Reward hacking in simple HTM agents (using OpenAI Gym)

Here’s a visual draft of my proposed model.

Input flow:

  1. Modulator (thalamus) receive raw input values from sensor/motor systems, encodes it.
  2. It is then concatenated with current state representation (encoded), and which state pools were back-activated the previous time-step.
  3. First level HTM node processes input (producing both SP/TM data).
  4. SDR representation of first level node is fed to state-change, concatenated with current state encoding (since we see that thalamus is connecting to multiple layers in cortical columns, this seems acceptable/plausible… play with this idea.)
  5. Anomaly score is calculated on state-change pools --> high score represents “surprise”, low score represents an accurate prediction.
  6. Send inverse of anomaly scores (concatenated from all state pools), so that correctly predictive state pools show up most to the modulator’s HTM node.
  7. Modulator HTM node receives encoding of I.A.S’s, concatenated with which intended goal was being pursued (can be a simple binary encoding of which goal was active or not for this time step)… this allows the modulator’s HTM node to learn the relationship between which state pool was correctly predictive for a given active goal.


Output flow:

  1. (Depending on logic) for goal which is actively being pursued, activate associated state pools.
  2. State pools receive their activation signal, triggering predictive columns to fire down their distal connections to the First Level node.
  3. Connected first level columns activate their distal connections into the output space, generating an output encoding (can optionally have some thresholding on those outputs, so that low-scoring connections don’t fire into the output encoding space)
  4. Modulator receives output encoding, and has option to intervene based on any desired logic, or not.
  5. Encoded output is decoded to raw form, and sent back out to the world.

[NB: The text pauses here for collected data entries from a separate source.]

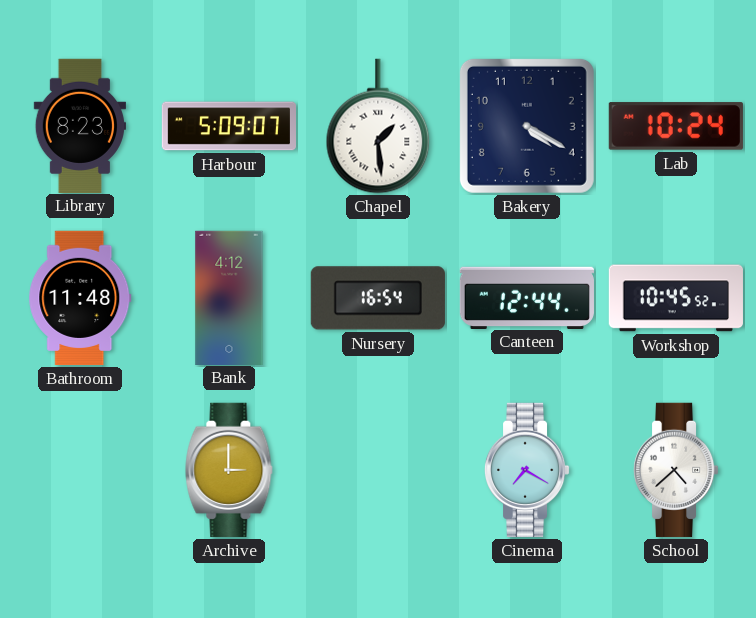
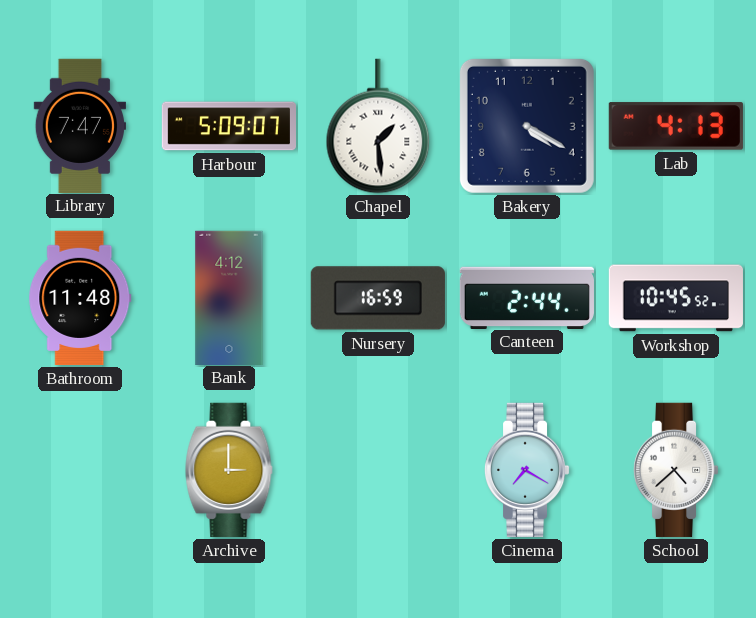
Library: 8:23 -> 7:47
Lab: 10:24 -> 4:13
Nursery: 16:54 -> 16:59
Canteen: 12:44 -> 2:44
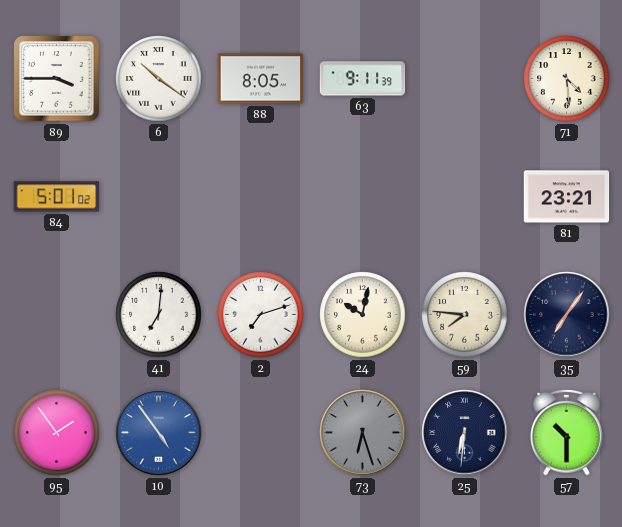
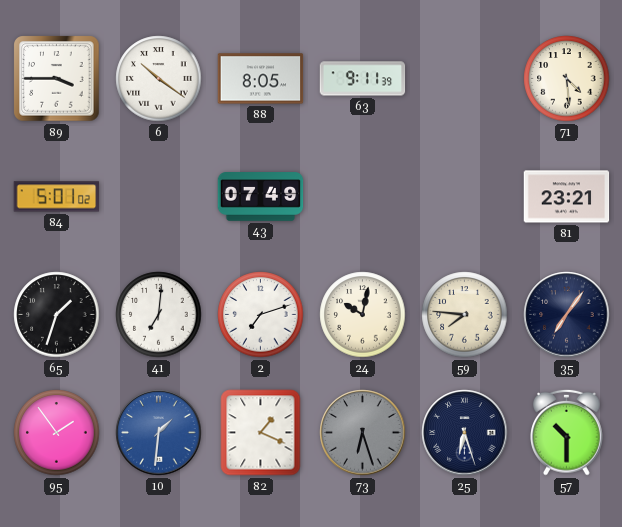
43: none -> 07:49
65: none -> 1:33
10: 4:54 -> 1:31
82: none -> 1:19
25: 6:31 -> 6:27
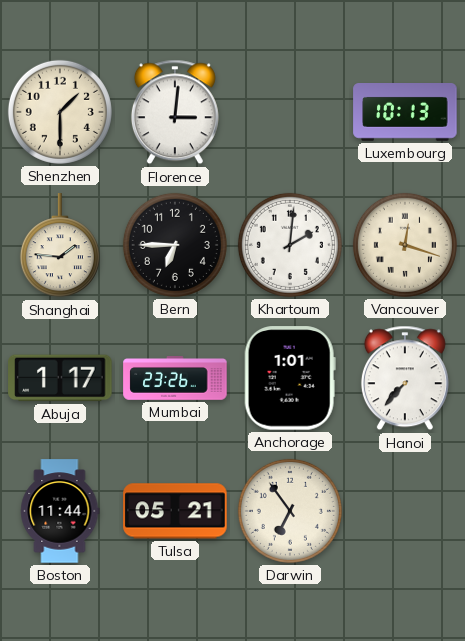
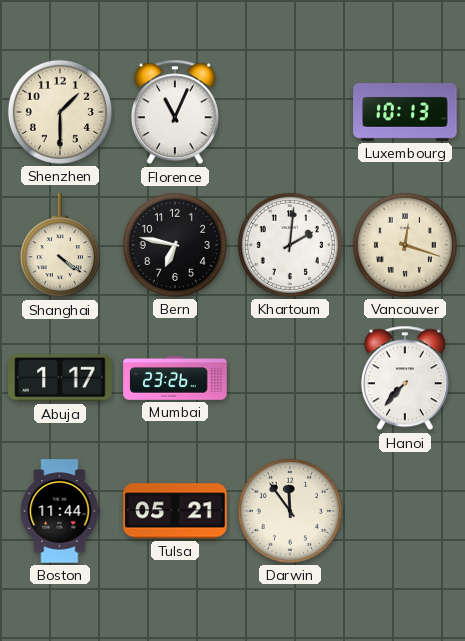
Florence: 3:01 -> 11:04
Shanghai: 1:46 -> 4:21
Bern: 6:45 -> 6:47
Anchorage: 1:01 -> none
Darwin: 6:54 -> 11:54
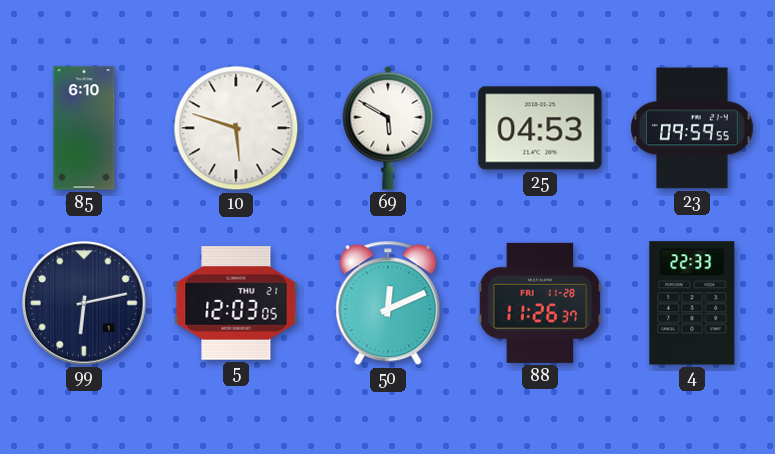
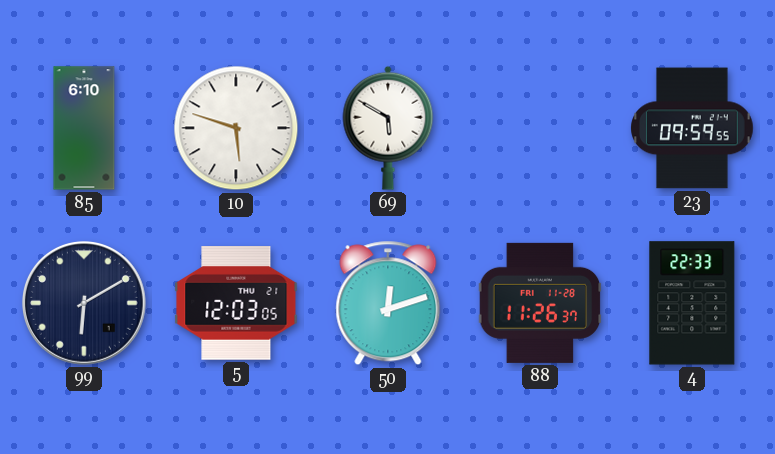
25: 04:53 -> none
99: 6:13 -> 6:10
50: 12:11 -> 12:12
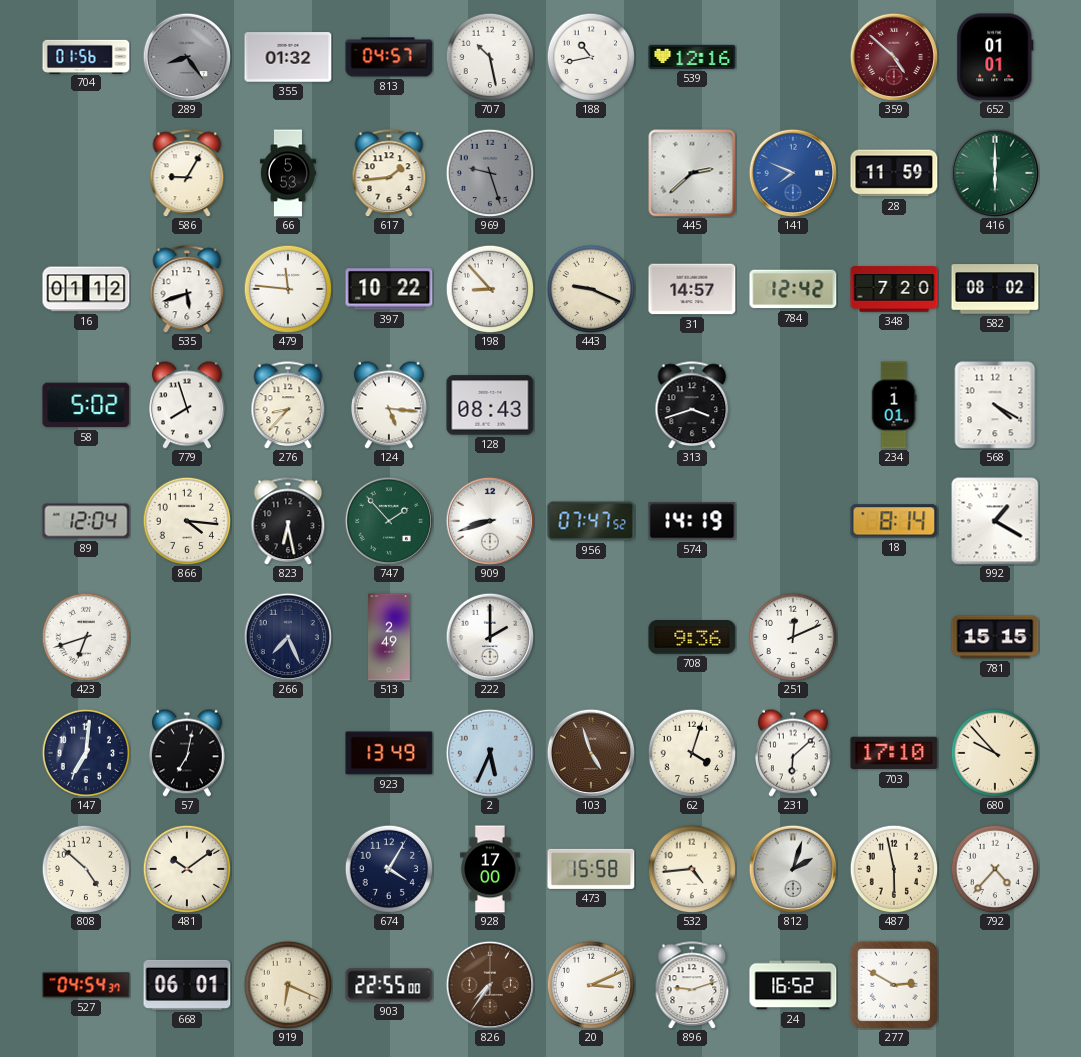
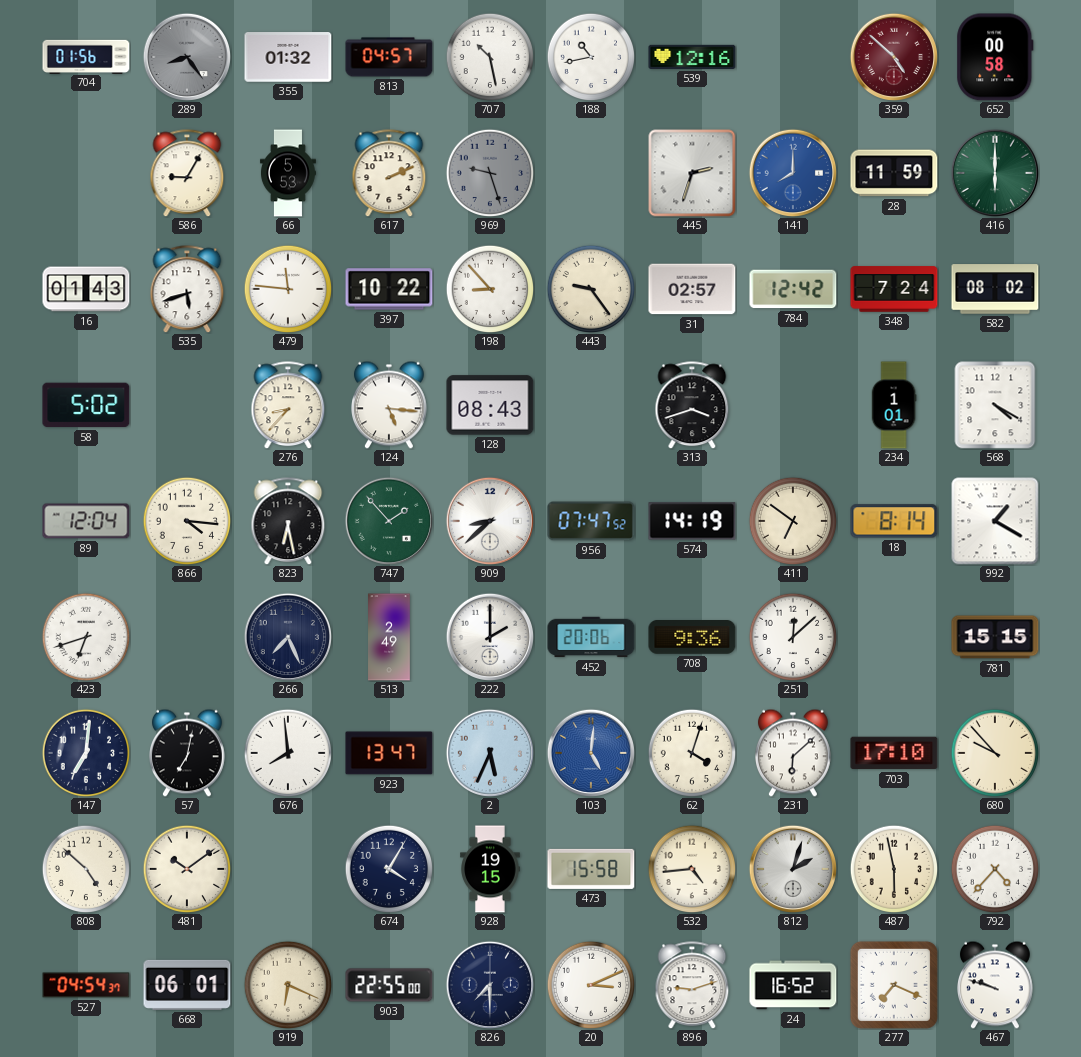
652: 01:01 -> 00:58
617: 1:44 -> 2:11
445: 2:38 -> 2:33
141: 7:49 -> 8:00
16: 01:12 -> 01:43
443: 9:19 -> 9:24
31: 14:57 -> 02:57
348: 7:20 -> 7:24
779: 7:57 -> none
909: 8:42 -> 8:38
411: none -> 6:51
452: none -> 20:06
251: 12:11 -> 12:08
676: none -> 7:59
923: 13:49 -> 13:47
103: 4:57 -> 5:01
103 dial: brown -> blue
928: 17:00 -> 19:15
826: 7:36 -> 7:30
826 dial: brown -> navy
277: 2:50 -> 7:19
467: none -> 9:48
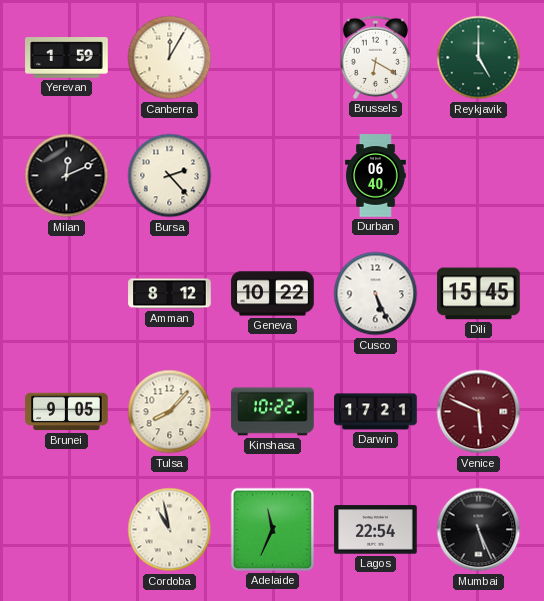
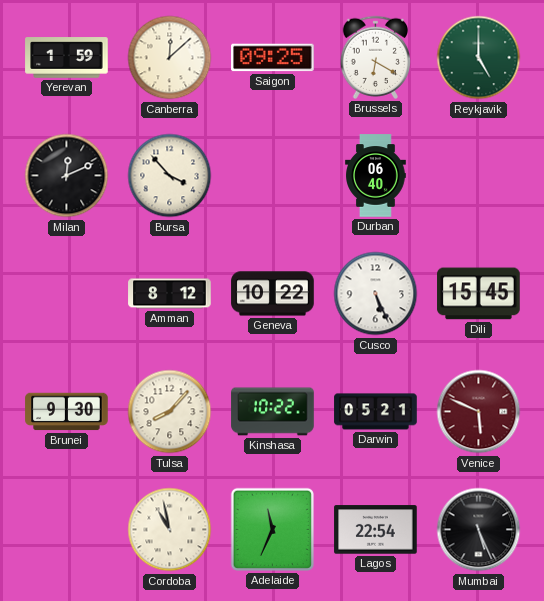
Canberra: 12:05 -> 12:08
Saigon: none -> 09:25
Bursa: 2:23 -> 3:53
Brunei: 9:05 -> 9:30
Darwin: 17:21 -> 05:21
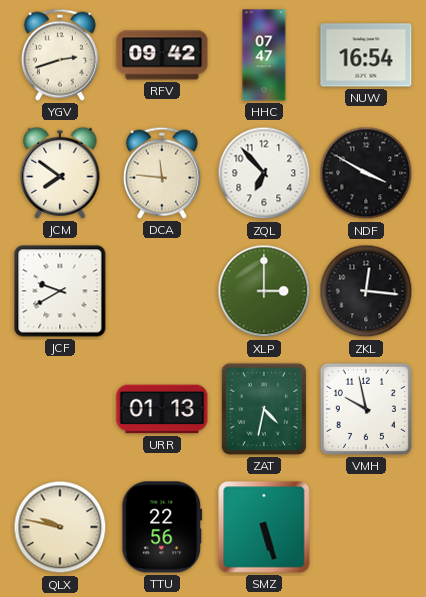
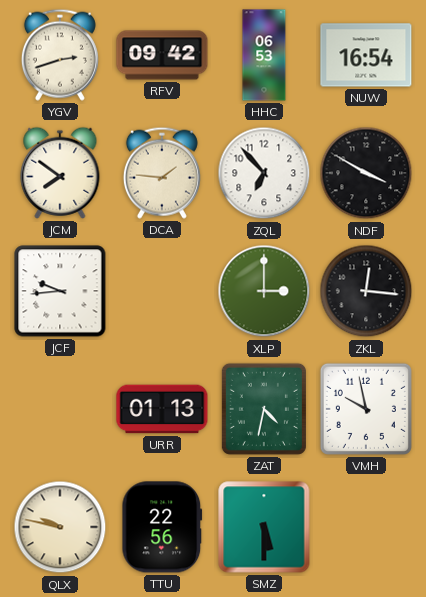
HHC: 07:47 -> 06:53
DCA: 11:46 -> 1:46
JCF: 9:40 -> 9:44
SMZ: 5:27 -> 5:30
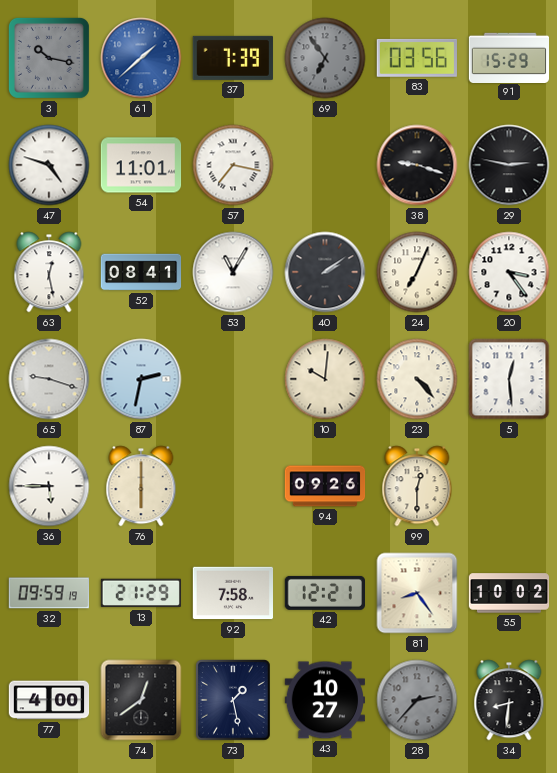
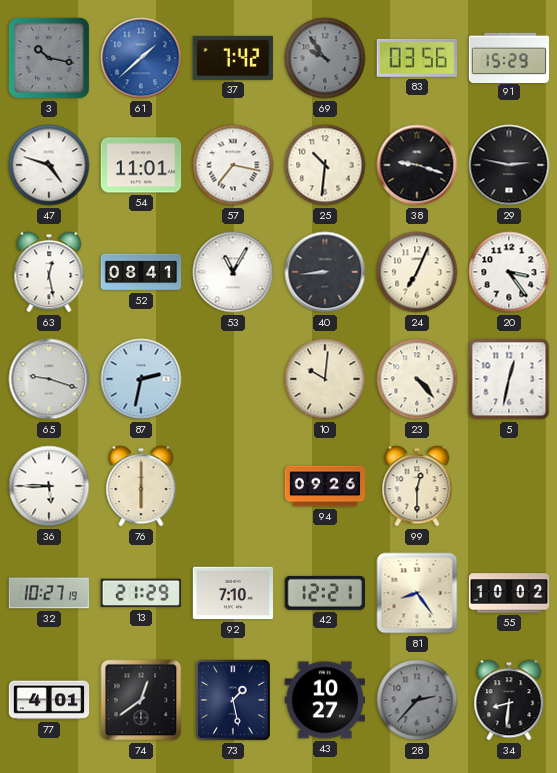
37: 7:39 -> 7:42
69: 6:54 -> 9:54
25: none -> 10:31
40: 2:09 -> 8:44
5: 12:29 -> 12:32
32: 09:59 -> 10:27
92: 7:58 -> 7:10
77: 4:00 -> 4:01
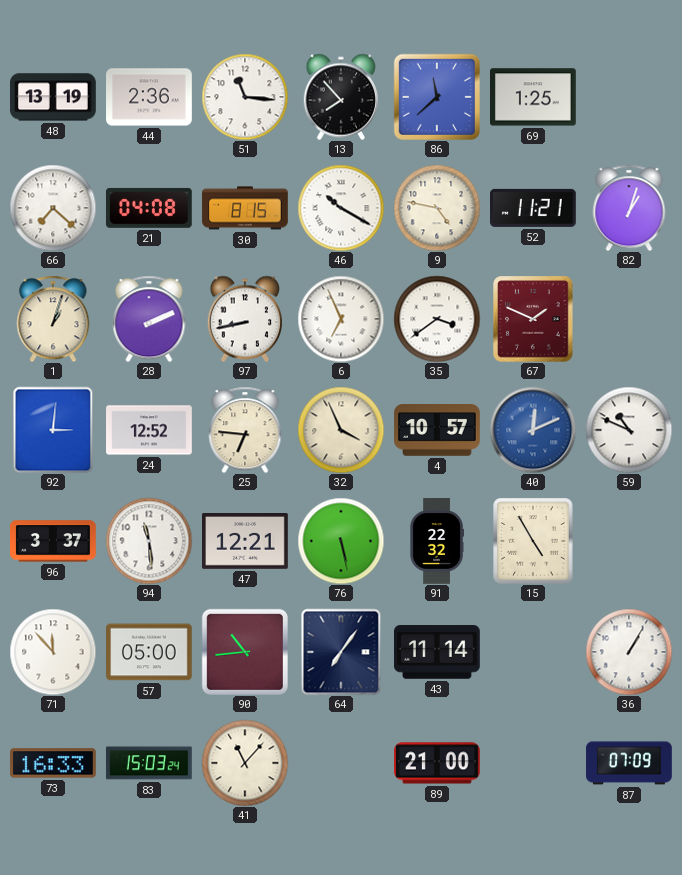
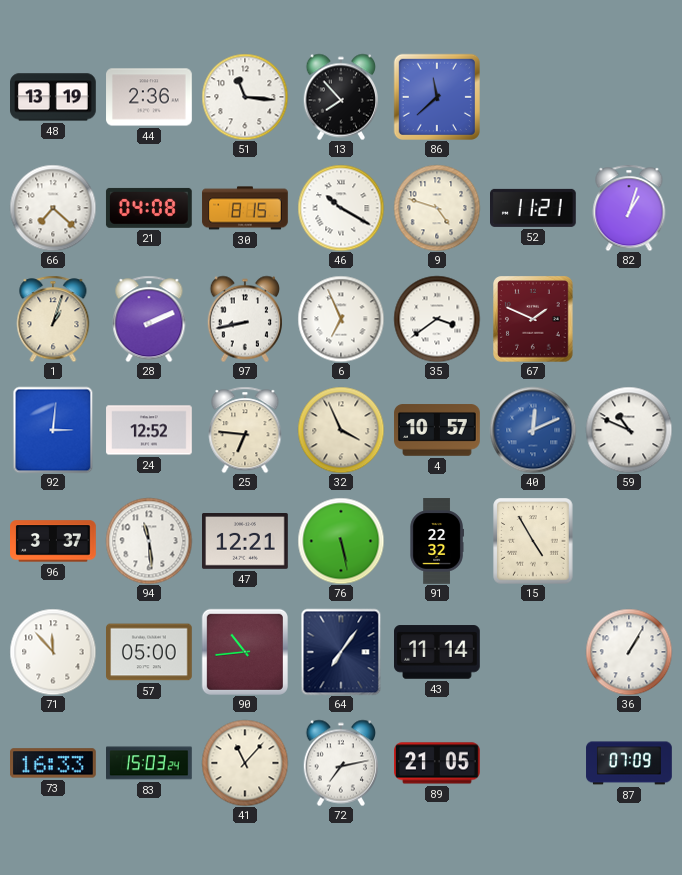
69: 1:25 -> none
9: 4:47 -> 4:48
72: none -> 7:13
89: 21:00 -> 21:05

Here’s an image of the logic flow, with black being the input pass, with red being the output pass.

You can imagine that there might be other parts, such as a node for thresholding the output encodings (so that weak outputs might not make it out the gate):

There is room for some flexibility here (such as what info to provide to which level, feedback, etc.), but I think this covers the initial idea I had for an HTM-based state machine for agent-based learning.